Jeff Jonas, an IBM Fellow and Chief Scientist of IBM's Context Computing group, seems to disagree. He argues that, ‘Contrary to hype, hopes, and dreams, Big Data visualization is generally not helping humans make novel discoveries. Data visualization has two primary purposes: exploration and storytelling.’ He continues, ‘What are the odds this form factor and experience will help someone find novelty – true weak signal; that proverbial ‘needle in the haystack? Answer: Slim to none.’
Jonas is essentially arguing that the primary use of data visualization is to tell stories about the data we already understand. Whether or not he’s right about its failure to help discover new insights - although many would argue he isn’t - does this mean it’s not the most important stage of data analytics anyway? The discovery of novelty is a wonderful thing, but is entirely pointless to a business if decision makers can’t be convinced of their existence and take appropriate action. Data visualization is the best way of doing this.
The amount of data that organizations now consume and produce has grown exponentially over the last few years, but as comforting as it might be to have reams of data stashed away, it’s only valuable when you do something with it - analyze them, visualize them. Visualization reveals intricate structure in data that cannot be absorbed in any other way. Storytelling with data visualization draws an impactful response from the user and reinforces it with numerical evidence. The way the human brain processes information means that presenting data as a story gives everyone in an organization a better understanding of it, and enabling a greater range of people to make sense of what it’s saying is often likely to lead to more insights.
Zoomdata CEO Justin Langseth argues that Jonas is wrong to say that data exploration does not lead to unexpected insights, noting that pitting ‘exploration leading to insight vs 'aha insights' as separate things’ is wrong. They are the same, really.’ He argues that, ‘The best visual is the one that allows a normal human with understanding of a business system to quickly see how the visuals match up with the system, learn new unexpected things about the system (business) if there are any, but mostly just match up with their innate understanding of the business.’ In business terms, it is this that is the most important thing.

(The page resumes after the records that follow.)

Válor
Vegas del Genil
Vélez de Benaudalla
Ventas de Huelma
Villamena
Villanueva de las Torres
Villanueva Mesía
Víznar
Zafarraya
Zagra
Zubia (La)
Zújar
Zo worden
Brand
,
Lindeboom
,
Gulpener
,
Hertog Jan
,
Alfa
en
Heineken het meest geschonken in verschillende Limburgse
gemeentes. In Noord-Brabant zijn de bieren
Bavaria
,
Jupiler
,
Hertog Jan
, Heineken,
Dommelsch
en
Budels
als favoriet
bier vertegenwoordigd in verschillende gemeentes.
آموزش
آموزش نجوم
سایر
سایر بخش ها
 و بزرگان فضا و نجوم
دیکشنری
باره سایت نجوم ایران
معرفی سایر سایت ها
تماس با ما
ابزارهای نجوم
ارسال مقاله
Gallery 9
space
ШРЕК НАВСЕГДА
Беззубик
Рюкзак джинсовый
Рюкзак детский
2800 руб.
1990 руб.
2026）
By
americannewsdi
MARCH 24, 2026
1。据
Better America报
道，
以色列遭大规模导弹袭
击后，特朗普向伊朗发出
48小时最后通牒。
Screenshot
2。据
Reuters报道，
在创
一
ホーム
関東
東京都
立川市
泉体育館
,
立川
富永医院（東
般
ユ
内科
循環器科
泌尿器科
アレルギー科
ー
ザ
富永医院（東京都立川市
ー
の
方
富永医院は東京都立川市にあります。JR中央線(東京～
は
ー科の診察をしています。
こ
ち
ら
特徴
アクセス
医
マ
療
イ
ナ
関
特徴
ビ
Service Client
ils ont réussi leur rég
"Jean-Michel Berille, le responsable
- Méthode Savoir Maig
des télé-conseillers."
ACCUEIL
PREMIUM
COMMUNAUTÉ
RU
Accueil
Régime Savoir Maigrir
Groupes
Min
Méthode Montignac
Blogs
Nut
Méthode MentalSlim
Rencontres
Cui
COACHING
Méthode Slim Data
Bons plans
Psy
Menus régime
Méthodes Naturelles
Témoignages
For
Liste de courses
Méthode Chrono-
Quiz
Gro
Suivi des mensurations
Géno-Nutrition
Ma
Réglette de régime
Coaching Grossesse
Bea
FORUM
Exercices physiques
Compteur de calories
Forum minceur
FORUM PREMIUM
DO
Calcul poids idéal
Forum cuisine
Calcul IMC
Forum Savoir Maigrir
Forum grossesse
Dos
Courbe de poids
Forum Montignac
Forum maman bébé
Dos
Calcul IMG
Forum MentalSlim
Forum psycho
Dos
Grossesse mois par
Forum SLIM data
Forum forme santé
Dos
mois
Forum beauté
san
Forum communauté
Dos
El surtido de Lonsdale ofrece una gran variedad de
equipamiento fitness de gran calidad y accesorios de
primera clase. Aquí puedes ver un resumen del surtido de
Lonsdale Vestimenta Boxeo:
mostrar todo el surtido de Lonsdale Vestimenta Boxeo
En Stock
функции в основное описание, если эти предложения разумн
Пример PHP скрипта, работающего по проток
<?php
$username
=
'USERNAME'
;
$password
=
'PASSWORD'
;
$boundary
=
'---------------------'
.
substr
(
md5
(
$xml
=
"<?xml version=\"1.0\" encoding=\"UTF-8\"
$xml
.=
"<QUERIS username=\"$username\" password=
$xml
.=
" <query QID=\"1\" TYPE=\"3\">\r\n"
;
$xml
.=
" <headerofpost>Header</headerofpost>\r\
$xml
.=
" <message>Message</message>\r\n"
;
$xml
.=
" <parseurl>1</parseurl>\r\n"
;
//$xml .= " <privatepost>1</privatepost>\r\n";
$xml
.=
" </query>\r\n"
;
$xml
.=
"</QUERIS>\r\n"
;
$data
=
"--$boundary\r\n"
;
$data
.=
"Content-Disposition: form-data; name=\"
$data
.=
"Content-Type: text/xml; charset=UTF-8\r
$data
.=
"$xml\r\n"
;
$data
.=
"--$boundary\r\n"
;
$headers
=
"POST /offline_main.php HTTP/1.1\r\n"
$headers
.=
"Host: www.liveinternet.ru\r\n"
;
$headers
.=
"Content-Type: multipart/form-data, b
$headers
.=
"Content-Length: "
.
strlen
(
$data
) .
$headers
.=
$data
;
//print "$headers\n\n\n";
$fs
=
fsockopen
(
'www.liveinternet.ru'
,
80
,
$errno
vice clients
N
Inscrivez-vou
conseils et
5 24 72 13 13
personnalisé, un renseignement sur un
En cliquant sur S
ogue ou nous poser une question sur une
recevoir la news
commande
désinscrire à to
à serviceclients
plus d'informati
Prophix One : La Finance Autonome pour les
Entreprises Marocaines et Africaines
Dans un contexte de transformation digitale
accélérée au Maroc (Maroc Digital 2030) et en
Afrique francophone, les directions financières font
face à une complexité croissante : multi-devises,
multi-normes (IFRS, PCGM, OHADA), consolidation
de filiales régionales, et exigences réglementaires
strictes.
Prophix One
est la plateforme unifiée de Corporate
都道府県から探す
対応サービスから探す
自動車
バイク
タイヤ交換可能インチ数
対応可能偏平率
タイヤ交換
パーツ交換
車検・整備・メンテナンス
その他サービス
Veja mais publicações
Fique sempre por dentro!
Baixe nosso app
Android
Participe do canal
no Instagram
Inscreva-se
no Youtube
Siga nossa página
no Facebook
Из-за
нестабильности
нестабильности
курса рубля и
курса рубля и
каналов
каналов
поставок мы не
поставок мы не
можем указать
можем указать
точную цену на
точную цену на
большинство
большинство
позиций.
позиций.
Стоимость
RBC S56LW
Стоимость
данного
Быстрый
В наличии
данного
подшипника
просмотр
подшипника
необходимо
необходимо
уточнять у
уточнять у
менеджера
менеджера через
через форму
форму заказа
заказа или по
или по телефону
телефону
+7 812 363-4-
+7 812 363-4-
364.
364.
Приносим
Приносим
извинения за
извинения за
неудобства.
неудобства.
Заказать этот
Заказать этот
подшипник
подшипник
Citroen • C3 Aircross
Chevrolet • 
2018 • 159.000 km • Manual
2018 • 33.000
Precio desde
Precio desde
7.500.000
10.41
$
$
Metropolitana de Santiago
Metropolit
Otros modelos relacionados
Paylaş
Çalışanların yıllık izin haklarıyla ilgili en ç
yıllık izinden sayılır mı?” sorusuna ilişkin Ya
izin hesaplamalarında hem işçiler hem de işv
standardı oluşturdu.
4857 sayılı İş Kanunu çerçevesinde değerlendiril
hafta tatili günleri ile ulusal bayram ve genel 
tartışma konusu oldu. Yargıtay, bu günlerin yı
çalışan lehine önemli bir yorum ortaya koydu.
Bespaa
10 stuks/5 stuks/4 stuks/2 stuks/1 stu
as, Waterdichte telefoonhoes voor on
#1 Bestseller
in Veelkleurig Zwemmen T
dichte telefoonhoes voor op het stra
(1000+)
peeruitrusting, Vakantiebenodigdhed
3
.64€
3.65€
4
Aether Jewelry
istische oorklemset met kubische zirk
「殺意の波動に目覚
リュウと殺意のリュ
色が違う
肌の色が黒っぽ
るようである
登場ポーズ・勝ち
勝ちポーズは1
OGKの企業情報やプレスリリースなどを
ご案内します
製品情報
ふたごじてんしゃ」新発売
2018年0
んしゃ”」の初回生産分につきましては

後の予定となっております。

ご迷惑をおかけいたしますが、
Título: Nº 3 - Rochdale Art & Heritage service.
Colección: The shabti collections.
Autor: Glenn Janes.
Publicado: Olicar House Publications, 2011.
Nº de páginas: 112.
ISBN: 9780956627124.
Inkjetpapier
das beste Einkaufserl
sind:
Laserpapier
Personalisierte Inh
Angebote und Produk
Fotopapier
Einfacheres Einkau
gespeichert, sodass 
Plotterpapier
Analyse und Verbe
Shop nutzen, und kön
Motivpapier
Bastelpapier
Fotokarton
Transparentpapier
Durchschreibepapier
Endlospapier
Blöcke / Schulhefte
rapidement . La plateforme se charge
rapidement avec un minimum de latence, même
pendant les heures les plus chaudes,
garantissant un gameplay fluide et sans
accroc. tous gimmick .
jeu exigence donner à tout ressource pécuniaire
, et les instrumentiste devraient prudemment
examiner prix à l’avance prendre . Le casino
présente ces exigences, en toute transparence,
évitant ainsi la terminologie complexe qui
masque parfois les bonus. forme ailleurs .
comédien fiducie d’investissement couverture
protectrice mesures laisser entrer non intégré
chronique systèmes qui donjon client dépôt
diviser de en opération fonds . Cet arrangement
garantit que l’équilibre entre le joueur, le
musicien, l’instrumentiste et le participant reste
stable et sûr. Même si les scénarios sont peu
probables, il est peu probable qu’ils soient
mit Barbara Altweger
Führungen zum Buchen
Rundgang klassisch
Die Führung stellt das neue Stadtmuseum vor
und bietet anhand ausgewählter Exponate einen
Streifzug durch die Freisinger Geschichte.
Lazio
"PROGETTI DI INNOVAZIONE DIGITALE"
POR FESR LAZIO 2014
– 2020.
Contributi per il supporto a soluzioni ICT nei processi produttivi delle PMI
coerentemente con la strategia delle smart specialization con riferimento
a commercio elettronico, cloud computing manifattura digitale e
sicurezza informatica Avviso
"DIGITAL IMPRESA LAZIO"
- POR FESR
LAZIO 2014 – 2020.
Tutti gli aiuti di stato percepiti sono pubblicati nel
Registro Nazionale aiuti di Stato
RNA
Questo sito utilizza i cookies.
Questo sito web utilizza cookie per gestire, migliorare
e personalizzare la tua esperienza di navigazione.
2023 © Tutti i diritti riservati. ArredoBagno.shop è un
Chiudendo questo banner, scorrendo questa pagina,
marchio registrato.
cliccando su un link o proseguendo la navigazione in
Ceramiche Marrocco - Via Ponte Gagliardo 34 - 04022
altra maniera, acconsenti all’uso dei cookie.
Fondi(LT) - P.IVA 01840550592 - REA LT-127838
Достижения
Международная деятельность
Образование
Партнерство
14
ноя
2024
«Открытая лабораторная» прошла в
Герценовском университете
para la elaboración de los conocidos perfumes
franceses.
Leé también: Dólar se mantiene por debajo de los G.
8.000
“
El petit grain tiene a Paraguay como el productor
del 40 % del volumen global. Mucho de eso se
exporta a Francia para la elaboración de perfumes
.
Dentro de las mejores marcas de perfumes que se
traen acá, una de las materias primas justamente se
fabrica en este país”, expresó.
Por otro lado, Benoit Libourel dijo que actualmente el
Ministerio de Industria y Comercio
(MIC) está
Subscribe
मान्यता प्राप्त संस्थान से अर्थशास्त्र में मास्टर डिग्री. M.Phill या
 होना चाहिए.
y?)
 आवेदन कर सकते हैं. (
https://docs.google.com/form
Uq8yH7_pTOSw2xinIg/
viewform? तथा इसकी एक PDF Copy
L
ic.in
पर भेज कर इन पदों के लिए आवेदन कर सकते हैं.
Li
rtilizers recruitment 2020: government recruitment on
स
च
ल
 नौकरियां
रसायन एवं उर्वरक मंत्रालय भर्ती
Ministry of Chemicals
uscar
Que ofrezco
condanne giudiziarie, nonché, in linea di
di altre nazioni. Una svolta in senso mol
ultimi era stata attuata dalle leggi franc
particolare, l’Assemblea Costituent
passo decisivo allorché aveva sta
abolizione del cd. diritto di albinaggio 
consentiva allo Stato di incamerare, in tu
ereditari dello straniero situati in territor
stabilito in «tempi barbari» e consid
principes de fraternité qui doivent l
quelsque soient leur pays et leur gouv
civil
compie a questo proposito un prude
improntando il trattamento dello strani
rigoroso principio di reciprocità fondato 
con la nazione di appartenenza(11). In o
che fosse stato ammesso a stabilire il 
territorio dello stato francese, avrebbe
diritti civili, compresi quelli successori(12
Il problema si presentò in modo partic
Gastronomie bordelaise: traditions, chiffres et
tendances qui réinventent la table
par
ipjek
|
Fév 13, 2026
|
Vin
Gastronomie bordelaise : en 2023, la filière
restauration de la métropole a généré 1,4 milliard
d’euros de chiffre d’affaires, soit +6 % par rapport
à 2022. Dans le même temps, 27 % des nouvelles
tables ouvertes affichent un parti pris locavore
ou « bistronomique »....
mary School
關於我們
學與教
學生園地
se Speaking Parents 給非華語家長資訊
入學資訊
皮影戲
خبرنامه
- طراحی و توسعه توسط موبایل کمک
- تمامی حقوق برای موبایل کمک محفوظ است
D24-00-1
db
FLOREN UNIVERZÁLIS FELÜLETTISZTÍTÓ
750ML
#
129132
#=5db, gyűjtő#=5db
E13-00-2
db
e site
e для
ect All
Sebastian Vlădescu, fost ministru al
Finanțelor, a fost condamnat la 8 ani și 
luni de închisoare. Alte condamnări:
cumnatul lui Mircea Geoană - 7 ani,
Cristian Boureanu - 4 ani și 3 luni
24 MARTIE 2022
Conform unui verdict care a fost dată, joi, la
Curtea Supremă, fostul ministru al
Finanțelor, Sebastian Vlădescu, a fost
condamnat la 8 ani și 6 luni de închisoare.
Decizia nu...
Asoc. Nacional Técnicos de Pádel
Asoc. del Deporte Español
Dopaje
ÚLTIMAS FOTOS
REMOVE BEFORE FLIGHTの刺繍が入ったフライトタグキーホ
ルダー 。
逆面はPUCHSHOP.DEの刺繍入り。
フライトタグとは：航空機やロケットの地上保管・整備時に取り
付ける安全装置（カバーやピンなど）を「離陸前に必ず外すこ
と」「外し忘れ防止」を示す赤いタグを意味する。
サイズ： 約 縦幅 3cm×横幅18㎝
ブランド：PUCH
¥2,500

Data still needs people to apply it to situations. The point of data visualization is to communicate with people and engage them, and on top of this, people still need to be convinced of the quality of the data, something else that data visualization helps with. It shows you if your dataset is incomplete by easily displaying where data is missing on the report, and whether it’s valid - with a quick, preliminary visualization on collected data showing trends that indicate problems in the complete data. Jonas may be right that data visualization is not the best way of finding insights, but at the moment it is still the best way of using data to support decision making, and this is ultimately the most important stage of analytics.